Evaluating this vector on the specific path being used is then just a simple matter of knowing the derivative for that path, and the integral can then be performed over $$x$$ between the endpoints of the path (for both of these paths, that will be $$x:0\rightarrow 2$$). The thing to always keep in mind is that anything we evaluate must be specific to the path, and we are converting everything to the single variable $$x$$ so we can perform the integral.  This will become clear below.

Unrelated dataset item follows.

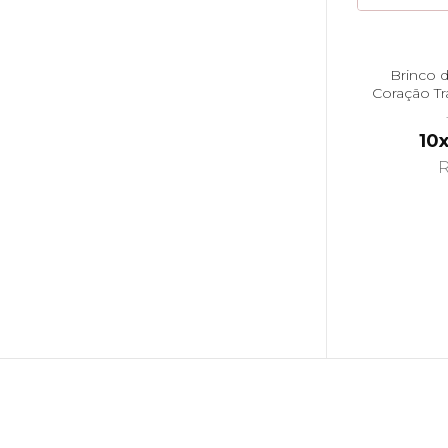
Brinco 
Coração T
10
R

$$\overrightarrow F\left(x,y\right)=\alpha\left(x\;\hat i-y\;\hat j\right)$$

$W=\int \limits_{lin} \vec F\cdot \overrightarrow{dl} = \int \limits_{x=0}^{x=2}\alpha\left(x\;\hat i-y\;\hat j\right)\cdot \left(\hat i + \frac{dy}{dx}\hat j\right)dx=\alpha\int \limits_{x=0}^{x=2}\left(x-y\frac{dy}{dx}\right)dx\nonumber$

Linear path, so $$y=2x$$ and $$\frac{dy}{dx}=2$$:

$W=\alpha\int \limits_{x=0}^{x=2} \left[x - \left(2x\right)\left(2\right)\right]dx=\left[-\frac{3}{2}\alpha x^2\right]_0^2=-6\alpha\nonumber$

Parabolic path, so $$y=x^2$$ and $$\frac{dy}{dx}=2x$$:

$W=\alpha\int \limits_{x=0}^{x=2} \left[x - \left(x^2\right)\left(2x\right)\right]dx=\alpha\left[\frac{1}{2} x^2-\frac{1}{2}x^4\right]_0^2=-6\alpha\nonumber$

The two line integrals along different paths between the same endpoints yield the same answer, as they should for this force that we have already determined to be conservative. Now for the second force:

$$\overrightarrow F\left(x,y\right)=\alpha\left(y\;\hat i-x\;\hat j\right)$$

$W=\int \limits_{lin} \vec F\cdot \overrightarrow{dl} = \int \limits_{x=0}^{x=2}\alpha\left(y\;\hat i-x\;\hat j\right)\cdot \left(\hat i + \frac{dy}{dx}\hat j\right)dx=\alpha\int \limits_{x=0}^{x=2}\left(y-x\frac{dy}{dx}\right)dx\nonumber$

Linear path, so $$y=2x$$ and $$\frac{dy}{dx}=2$$:

$W=\alpha\int \limits_{x=0}^{x=2} \left[2x - \left(x\right)\left(2\right)\right]dx=0\nonumber$

Parabolic path, so $$y=x^2$$ and $$\frac{dy}{dx}=2x$$:

$W=\alpha\int \limits_{x=0}^{x=2} \left[x^2 - \left(x\right)\left(2x\right)\right]dx=\alpha\left[-\frac{1}{3} x^3\right]_0^2=-\frac{8}{3}\alpha\nonumber$

These two line integrals are not equal, which confirms that this force in non-conservative.

Problem 3.4

A small block slides along a frictionless, horizontal surface into a frictionless vertical half-circle track, and it remains in contact with the track, until at least the $$\theta=90^o$$ point (with $$\theta$$ defined in the diagram).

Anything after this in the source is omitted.